By Mitchell Koch, Software Engineer
At DoorDash, we want to make it as easy as possible for people to discover and order from great restaurants in their neighborhoods. As part of that goal, one fascinating problem we’re tackling is how to create a personalized experience for each user on the DoorDash platform by surfacing recommendations for restaurants and other merchants based on his or her order history. We’ve been experimenting with a variety of techniques for personalizing the DoorDash experience, and though we’ve just scratched the surface, we’re always looking for ways to improve our models.
For a recent hackathon project we wanted to model the similarities between cuisines on DoorDash, both to better understand the problem, as well as to use this data to improve our recommendations. Here, the question is, if we know you like certain cuisines, what other cuisines can we recommend?
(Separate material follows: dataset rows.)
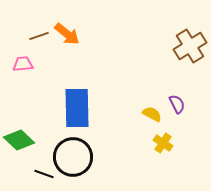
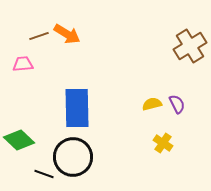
orange arrow: rotated 8 degrees counterclockwise
yellow semicircle: moved 10 px up; rotated 42 degrees counterclockwise
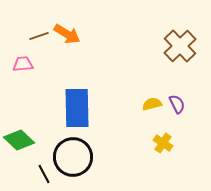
brown cross: moved 10 px left; rotated 12 degrees counterclockwise
black line: rotated 42 degrees clockwise
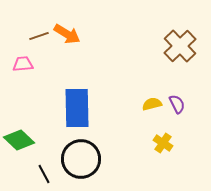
black circle: moved 8 px right, 2 px down
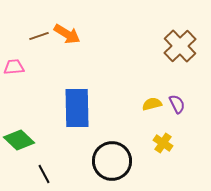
pink trapezoid: moved 9 px left, 3 px down
black circle: moved 31 px right, 2 px down
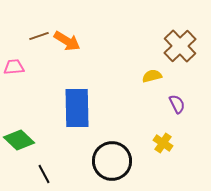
orange arrow: moved 7 px down
yellow semicircle: moved 28 px up
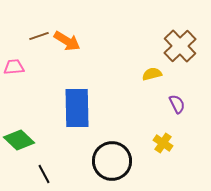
yellow semicircle: moved 2 px up
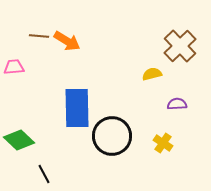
brown line: rotated 24 degrees clockwise
purple semicircle: rotated 66 degrees counterclockwise
black circle: moved 25 px up
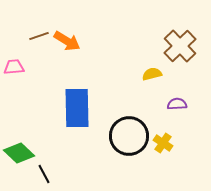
brown line: rotated 24 degrees counterclockwise
black circle: moved 17 px right
green diamond: moved 13 px down
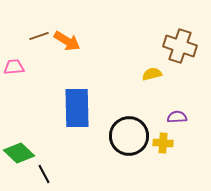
brown cross: rotated 28 degrees counterclockwise
purple semicircle: moved 13 px down
yellow cross: rotated 30 degrees counterclockwise
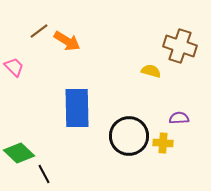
brown line: moved 5 px up; rotated 18 degrees counterclockwise
pink trapezoid: rotated 50 degrees clockwise
yellow semicircle: moved 1 px left, 3 px up; rotated 30 degrees clockwise
purple semicircle: moved 2 px right, 1 px down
To do this, we used Bayesian network structure learning over order data. A Bayesian network is a probabilistic graphical model that represents the relationships between variables and their dependencies in a graph structure. In our case, we have variables for cuisines such as “Spanish” and “Tapas,” and we want to represent the probability distribution between those, capturing that if you like Spanish food, you’re very likely to like Tapas as well. A Bayesian network structure learning algorithm finds a compact representation of the joint probability distribution between all of the variables in the data. Put simply, it allows us to find the probability of ordering one type of cuisine given that you’ve already ordered from a different cuisine. While using interventional data would allow us to get true causality, in this case we can see the relationships between cuisines but we can’t be confident in the causality of the arrows. To learn the network structure, we used a hill climbing approach, which resulted in the graph below. You can try this technique on your own data using the bnlearn R package. (While Bayes nets can represent inverse relationships, we only showed positive relationships in the graph below.)
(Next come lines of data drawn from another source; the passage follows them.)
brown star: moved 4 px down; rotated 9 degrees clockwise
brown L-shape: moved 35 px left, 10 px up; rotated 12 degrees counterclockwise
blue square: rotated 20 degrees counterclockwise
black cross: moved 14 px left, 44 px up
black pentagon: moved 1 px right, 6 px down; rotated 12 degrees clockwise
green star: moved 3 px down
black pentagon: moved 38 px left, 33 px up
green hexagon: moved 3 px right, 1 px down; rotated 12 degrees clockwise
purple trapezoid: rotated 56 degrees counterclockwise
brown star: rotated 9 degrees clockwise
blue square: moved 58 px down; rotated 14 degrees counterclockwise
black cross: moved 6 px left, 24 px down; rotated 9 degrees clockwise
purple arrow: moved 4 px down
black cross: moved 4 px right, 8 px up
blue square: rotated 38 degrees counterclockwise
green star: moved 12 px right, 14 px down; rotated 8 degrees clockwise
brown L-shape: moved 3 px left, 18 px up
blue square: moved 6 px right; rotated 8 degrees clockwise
From a quick look at the results, the graph shows some interesting relationships. As expected, if you like Italian, you’re likely to enjoy Pizza or Pasta. But there are some surprising results here as well: for example, if you like Fast Food, in turns out you’re likely to enjoy Chinese food too.
In the future we hope to use this type of model to determine which specific users should be informed about certain promotions or new restaurants. For example, if we want to feature a particular Thai restaurant, we can see here that it could be very relevant to anyone who likes Asian food. Incorporating this type of information into our recommendation models could further be helpful for suggesting restaurants of similar cuisines. We’re looking forward to implementing this kind of information into the DoorDash recommendation engine to better personalize your experience on the service and make it easier than ever for people to order from new restaurants.